Vi erano due rabbini del Trastevere, mitrati e nelle vesti lunghe e solenni, un giovine copista, loro segretario, e Chilone.
Alla vista di Cesare i sacerdoti impallidirono dall'emozione, e levate le mani fino alle spalle inchinarono le loro teste profondamente.
– Salute, o dominatore della terra, o guardiano di un popolo eletto, o Cesare, leone tra gli uomini, il cui regno è come il sole, come il cedro del Libano, come una primavera, come una palma, come il balsamo di Gerico.
– Rifiutate di chiamarmi dio? domandò Nerone.
I sacerdoti divennero più pallidi. Il capo dei due che aveva parlato prima, parlò di nuovo.
– Le tue parole, o signore, sono dolci come un grappolo d'uva, come un fico maturo, perchè Giove ha riempito il tuo cuore di bontà. Il predecessore di tuo padre, Cesare Caio, era severo; tuttavia i nostri inviati non lo chiamarono Dio, preferendo la morte alla violazione della legge.

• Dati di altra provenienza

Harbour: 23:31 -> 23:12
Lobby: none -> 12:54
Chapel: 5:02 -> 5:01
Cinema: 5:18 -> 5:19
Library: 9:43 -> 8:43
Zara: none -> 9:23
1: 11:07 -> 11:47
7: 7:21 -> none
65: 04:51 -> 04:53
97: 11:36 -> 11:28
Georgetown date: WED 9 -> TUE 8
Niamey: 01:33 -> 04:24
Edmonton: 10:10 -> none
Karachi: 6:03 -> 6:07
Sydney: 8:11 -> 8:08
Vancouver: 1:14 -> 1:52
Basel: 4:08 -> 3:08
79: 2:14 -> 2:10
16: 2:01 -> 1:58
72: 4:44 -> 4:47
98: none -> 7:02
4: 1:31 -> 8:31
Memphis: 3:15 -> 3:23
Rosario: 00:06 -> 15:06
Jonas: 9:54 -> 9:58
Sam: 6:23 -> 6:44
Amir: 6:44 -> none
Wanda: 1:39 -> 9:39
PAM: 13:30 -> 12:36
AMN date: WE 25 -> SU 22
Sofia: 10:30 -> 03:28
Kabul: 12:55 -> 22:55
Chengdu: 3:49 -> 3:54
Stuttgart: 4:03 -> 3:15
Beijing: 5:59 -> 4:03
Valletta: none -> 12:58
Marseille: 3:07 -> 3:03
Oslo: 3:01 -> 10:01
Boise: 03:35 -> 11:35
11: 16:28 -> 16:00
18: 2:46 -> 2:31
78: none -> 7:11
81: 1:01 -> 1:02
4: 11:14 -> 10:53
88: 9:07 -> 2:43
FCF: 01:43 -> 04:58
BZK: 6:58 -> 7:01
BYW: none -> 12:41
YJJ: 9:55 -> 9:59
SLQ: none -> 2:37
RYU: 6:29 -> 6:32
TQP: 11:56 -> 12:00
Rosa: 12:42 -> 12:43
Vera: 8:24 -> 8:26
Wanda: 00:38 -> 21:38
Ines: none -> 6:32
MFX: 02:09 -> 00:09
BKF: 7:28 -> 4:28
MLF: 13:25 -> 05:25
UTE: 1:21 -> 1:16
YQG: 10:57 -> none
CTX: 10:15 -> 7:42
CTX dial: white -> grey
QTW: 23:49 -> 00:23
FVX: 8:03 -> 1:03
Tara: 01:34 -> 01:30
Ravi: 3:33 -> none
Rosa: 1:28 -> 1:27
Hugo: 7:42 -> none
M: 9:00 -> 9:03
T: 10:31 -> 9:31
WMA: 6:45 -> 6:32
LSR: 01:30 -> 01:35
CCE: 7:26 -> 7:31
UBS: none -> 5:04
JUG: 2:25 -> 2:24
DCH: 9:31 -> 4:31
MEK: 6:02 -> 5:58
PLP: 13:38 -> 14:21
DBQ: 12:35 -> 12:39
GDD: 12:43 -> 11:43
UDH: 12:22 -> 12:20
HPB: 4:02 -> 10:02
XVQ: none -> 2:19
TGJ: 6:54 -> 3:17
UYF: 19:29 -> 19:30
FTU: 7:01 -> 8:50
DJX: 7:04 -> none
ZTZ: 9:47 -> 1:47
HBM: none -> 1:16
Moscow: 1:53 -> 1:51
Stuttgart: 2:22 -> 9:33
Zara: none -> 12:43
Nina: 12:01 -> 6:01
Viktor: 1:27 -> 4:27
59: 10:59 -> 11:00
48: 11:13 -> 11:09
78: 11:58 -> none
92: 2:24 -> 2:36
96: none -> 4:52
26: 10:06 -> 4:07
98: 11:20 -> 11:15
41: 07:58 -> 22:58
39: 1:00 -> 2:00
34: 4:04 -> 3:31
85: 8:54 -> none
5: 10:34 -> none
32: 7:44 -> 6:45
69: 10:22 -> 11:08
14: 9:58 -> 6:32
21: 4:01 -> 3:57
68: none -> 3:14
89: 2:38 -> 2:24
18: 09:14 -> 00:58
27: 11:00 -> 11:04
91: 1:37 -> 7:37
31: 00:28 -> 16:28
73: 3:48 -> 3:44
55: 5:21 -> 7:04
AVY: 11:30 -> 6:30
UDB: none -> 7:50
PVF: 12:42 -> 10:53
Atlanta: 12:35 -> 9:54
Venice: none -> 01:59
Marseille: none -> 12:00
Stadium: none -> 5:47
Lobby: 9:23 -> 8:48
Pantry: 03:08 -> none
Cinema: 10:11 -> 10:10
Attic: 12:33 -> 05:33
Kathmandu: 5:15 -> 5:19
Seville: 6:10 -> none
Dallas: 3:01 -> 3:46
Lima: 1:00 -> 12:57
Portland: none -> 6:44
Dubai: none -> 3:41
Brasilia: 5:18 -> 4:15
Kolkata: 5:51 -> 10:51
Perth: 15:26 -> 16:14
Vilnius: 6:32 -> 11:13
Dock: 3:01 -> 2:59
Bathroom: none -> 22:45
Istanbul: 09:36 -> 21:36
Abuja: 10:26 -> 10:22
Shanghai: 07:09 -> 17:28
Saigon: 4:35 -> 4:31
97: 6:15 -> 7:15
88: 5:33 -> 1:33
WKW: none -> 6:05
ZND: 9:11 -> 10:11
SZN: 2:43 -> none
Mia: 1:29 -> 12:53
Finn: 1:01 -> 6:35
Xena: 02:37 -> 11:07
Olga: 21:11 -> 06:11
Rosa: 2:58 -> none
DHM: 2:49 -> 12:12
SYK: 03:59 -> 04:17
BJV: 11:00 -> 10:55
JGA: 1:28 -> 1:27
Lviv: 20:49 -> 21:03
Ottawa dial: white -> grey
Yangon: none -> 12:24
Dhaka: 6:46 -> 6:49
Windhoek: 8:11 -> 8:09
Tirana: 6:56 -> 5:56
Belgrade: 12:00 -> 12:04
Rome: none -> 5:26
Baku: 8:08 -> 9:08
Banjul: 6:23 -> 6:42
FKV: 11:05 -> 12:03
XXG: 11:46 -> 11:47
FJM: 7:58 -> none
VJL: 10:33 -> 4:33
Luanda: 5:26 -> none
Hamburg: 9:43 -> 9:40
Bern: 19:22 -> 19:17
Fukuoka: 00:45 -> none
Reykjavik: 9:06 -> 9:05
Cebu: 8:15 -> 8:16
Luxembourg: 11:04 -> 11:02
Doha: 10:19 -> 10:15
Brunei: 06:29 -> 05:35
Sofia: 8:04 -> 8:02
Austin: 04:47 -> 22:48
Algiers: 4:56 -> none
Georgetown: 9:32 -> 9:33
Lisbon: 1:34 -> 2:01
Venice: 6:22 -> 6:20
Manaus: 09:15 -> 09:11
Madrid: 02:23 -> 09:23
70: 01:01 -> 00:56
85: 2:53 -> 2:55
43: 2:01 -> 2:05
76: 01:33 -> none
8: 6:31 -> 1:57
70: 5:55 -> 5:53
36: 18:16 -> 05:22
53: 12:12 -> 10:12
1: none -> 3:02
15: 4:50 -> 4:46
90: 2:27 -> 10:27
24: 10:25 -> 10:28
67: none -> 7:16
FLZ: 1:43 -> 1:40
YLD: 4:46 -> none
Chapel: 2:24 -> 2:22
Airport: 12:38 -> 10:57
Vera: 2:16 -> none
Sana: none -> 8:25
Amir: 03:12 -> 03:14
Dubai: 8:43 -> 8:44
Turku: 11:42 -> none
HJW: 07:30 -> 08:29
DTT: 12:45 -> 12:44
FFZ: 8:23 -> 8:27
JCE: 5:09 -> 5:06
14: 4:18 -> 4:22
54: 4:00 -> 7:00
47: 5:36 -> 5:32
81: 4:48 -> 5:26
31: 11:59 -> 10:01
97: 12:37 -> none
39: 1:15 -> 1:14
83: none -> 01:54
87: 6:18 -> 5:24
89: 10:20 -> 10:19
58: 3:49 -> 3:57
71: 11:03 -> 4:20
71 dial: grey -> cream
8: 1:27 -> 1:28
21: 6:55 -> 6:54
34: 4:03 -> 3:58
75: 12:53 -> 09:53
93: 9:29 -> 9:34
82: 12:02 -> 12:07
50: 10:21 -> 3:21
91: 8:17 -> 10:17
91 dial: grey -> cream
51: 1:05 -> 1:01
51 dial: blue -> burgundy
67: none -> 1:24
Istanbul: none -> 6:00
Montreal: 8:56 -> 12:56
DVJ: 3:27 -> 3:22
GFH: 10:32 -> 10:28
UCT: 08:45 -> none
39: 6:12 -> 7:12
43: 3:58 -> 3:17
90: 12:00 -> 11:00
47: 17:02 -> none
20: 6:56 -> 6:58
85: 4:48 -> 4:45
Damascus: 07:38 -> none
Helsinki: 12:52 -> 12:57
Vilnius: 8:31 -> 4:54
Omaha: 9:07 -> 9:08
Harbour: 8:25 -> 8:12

– E Caligola non ha ordinato di gettarli ai leoni?
– No, signore; Cesare Caio temeva la collera di Jehova.
Ed entrambi alzarono le loro teste perchè il nome del potente Jehova dava loro coraggio: fiduciosi della sua potenza, guardarono negli occhî di Nerone con più audacia.
– Accusate voi i cristiani di avere incendiata Roma? domandò l'imperatore.
– Noi, signore, li accusiamo di questo solo: che sono nemici della legge, del genere umano, di Roma, di te, e che da tempo hanno minacciato del fuoco le città e il mondo. Il resto ti sarà detto da questo uomo, le cui labbra non hanno mai pronunciato una menzogna e nelle vene della cui madre scorreva il sangue del popolo eletto.
– Chi sei?
– Un uomo che ti ammira, o Ciro, e che è, per di più, un povero stoico.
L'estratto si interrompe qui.